Exercise requirements:
Your response should contain every line from the data below that holds the string "Japón".

Page-level text extractions:
______________________________

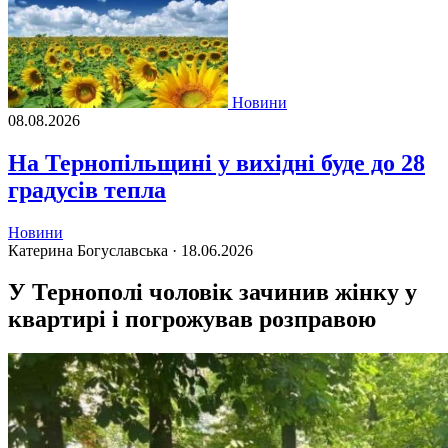
Новини
08.08.2026
На Тернопільщині у вихідні буде до 28
градусів тепла
Новини
Катерина Богуславська ·
18.06.2026
У Тернополі чоловік зачинив жінку у
квартирі і погрожував розправою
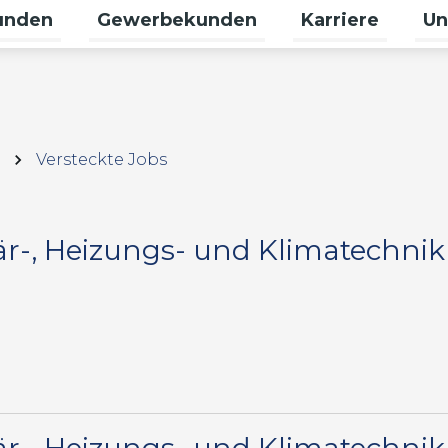
unden
Gewerbekunden
Karriere
Un
 für Erneuerbare umschalten
Untermenü für Privatkunden umschalt
Untermenü für G
Unte
Versteckte Jobs
r-, Heizungs- und Klimatechnik 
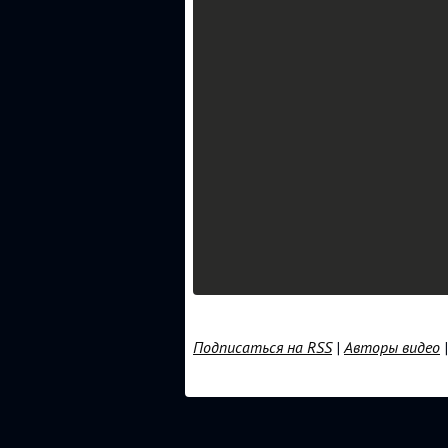
Подписаться на RSS
|
Авторы видео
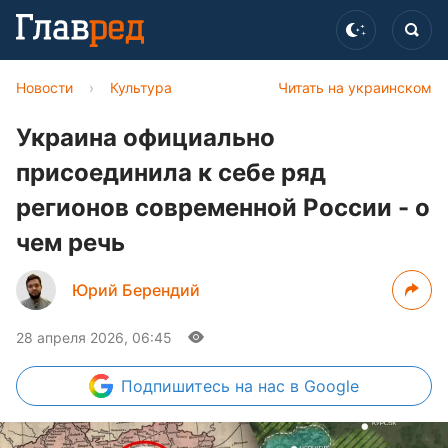
Новости
›
Культура
Читать на украинском
Украина официально
присоединила к себе ряд
регионов современной России - о
чем речь
Юрий Берендий
28 апреля 2026, 06:45
Подпишитесь
на нас в Google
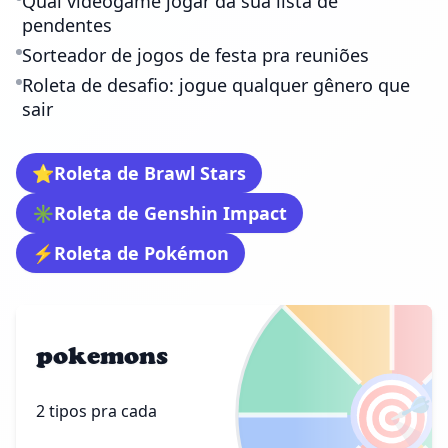
Qual videogame jogar da sua lista de
pendentes
Sorteador de jogos de festa pra reuniões
Roleta de desafio: jogue qualquer gênero que
sair
⭐
Roleta de Brawl Stars
✳️
Roleta de Genshin Impact
⚡
Roleta de Pokémon
pokemons
🎯
2 tipos pra cada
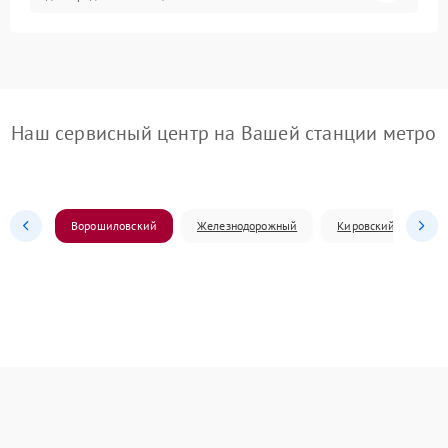
Наш сервисный центр на Вашей станции метро
Ворошиловский
Железнодорожный
Кировский
Л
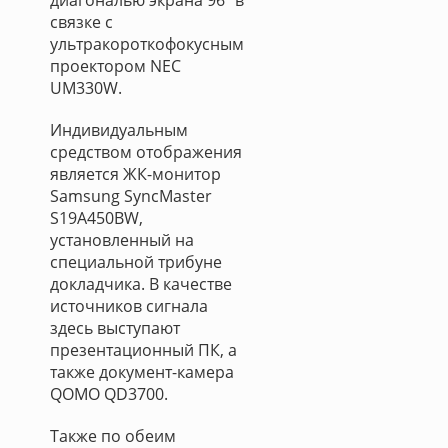
диагональю экрана 96’’ в
связке с
ультракороткофокусным
проектором NEC
UM330W.
Индивидуальным
средством отображения
является ЖК-монитор
Samsung SyncMaster
S19A450BW,
установленный на
специальной трибуне
докладчика. В качестве
источников сигнала
здесь выступают
презентационный ПК, а
также документ-камера
QOMO QD3700.
Также по обеим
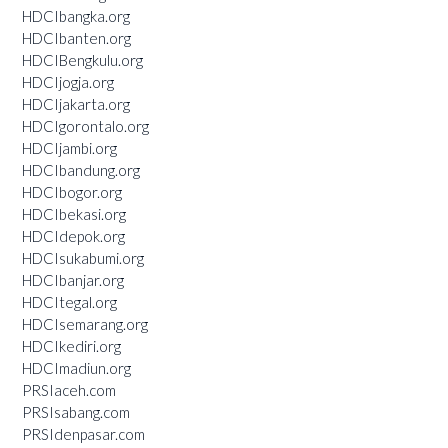
HDCIbangka.org
HDCIbanten.org
HDCIBengkulu.org
HDCIjogja.org
HDCIjakarta.org
HDCIgorontalo.org
HDCIjambi.org
HDCIbandung.org
HDCIbogor.org
HDCIbekasi.org
HDCIdepok.org
HDCIsukabumi.org
HDCIbanjar.org
HDCItegal.org
HDCIsemarang.org
HDCIkediri.org
HDCImadiun.org
PRSIaceh.com
PRSIsabang.com
PRSIdenpasar.com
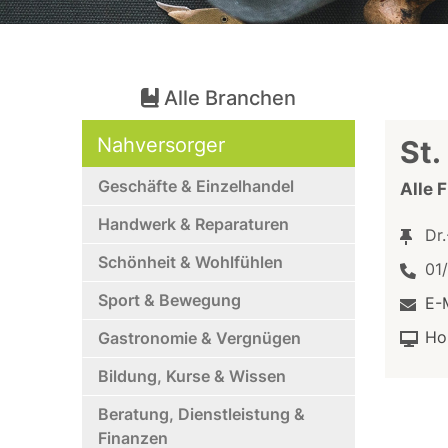
Alle Branchen
Nahversorger
St.
Geschäfte & Einzelhandel
Alle 
Handwerk & Reparaturen
Dr
Schönheit & Wohlfühlen
01
Sport & Bewegung
E-
Ho
Gastronomie & Vergnügen
Bildung, Kurse & Wissen
Beratung, Dienstleistung &
Finanzen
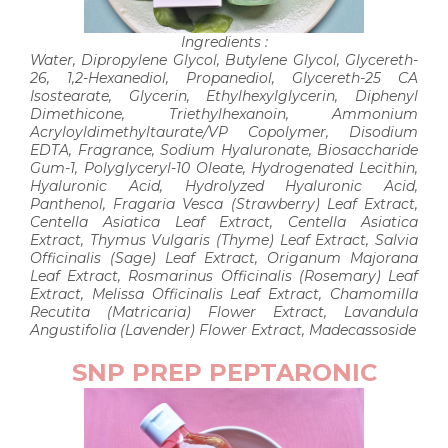
Ingredients :
Water, Dipropylene Glycol, Butylene Glycol, Glycereth-
26, 1,2-Hexanediol, Propanediol, Glycereth-25 CA
Isostearate, Glycerin, Ethylhexylglycerin, Diphenyl
Dimethicone, Triethylhexanoin, Ammonium
Acryloyldimethyltaurate/VP Copolymer, Disodium
EDTA, Fragrance, Sodium Hyaluronate, Biosaccharide
Gum-1, Polyglyceryl-10 Oleate, Hydrogenated Lecithin,
Hyaluronic Acid, Hydrolyzed Hyaluronic Acid,
Panthenol, Fragaria Vesca (Strawberry) Leaf Extract,
Centella Asiatica Leaf Extract, Centella Asiatica
Extract, Thymus Vulgaris (Thyme) Leaf Extract, Salvia
Officinalis (Sage) Leaf Extract, Origanum Majorana
Leaf Extract, Rosmarinus Officinalis (Rosemary) Leaf
Extract, Melissa Officinalis Leaf Extract, Chamomilla
Recutita (Matricaria) Flower Extract, Lavandula
Angustifolia (Lavender) Flower Extract, Madecassoside
SNP PREP PEPTARONIC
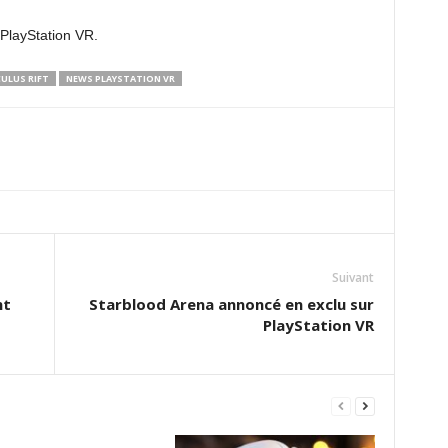
PlayStation VR.
ULUS RIFT
NEWS PLAYSTATION VR
Suivant
nt
Starblood Arena annoncé en exclu sur
PlayStation VR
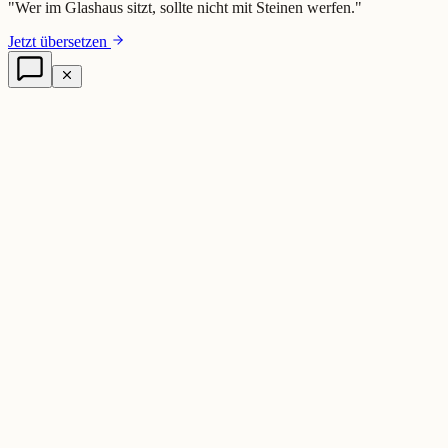
"
Wer im Glashaus sitzt, sollte nicht mit Steinen werfen.
"
Jetzt übersetzen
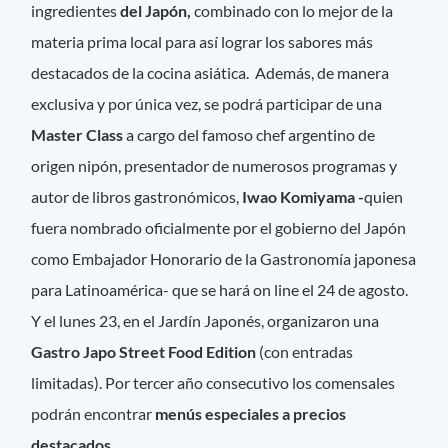
ingredientes
del Japón,
combinado con lo mejor de la
materia prima local para así lograr los sabores más
destacados de la cocina asiática. Además, de manera
exclusiva y por única vez, se podrá participar de una
Master Class
a cargo del famoso chef argentino de
origen nipón, presentador de numerosos programas y
autor de libros gastronómicos,
Iwao Komiyama -
quien
fuera nombrado oficialmente por el gobierno del Japón
como Embajador Honorario de la Gastronomía japonesa
para Latinoamérica- que se hará on line el 24 de agosto.
Y el lunes 23, en el Jardín Japonés, organizaron una
Gastro Japo Street Food Edition
(con entradas
limitadas). Por tercer año consecutivo los comensales
podrán encontrar
menús especiales a precios
destacados.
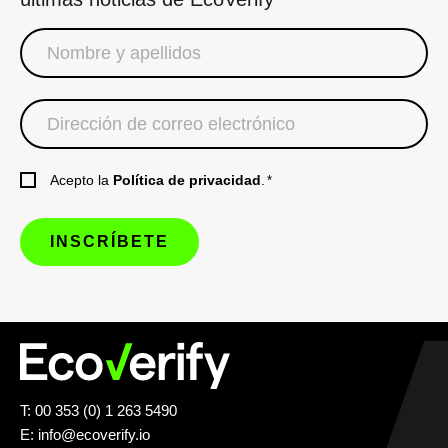
Acepto la
Política de privacidad
.
*
T: 00 353 (0) 1 263 5490
E:
info@ecoverify.io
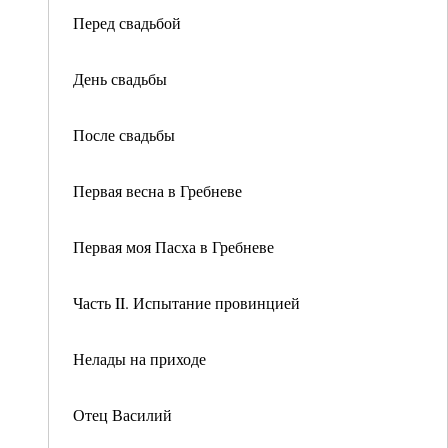
Перед свадьбой
День свадьбы
После свадьбы
Первая весна в Гребневе
Первая моя Пасха в Гребневе
Часть II. Испытание провинцией
Нелады на приходе
Отец Василий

______________________________

Result for this task:
del Japón,
fuera nombrado oficialmente por el gobierno del Japón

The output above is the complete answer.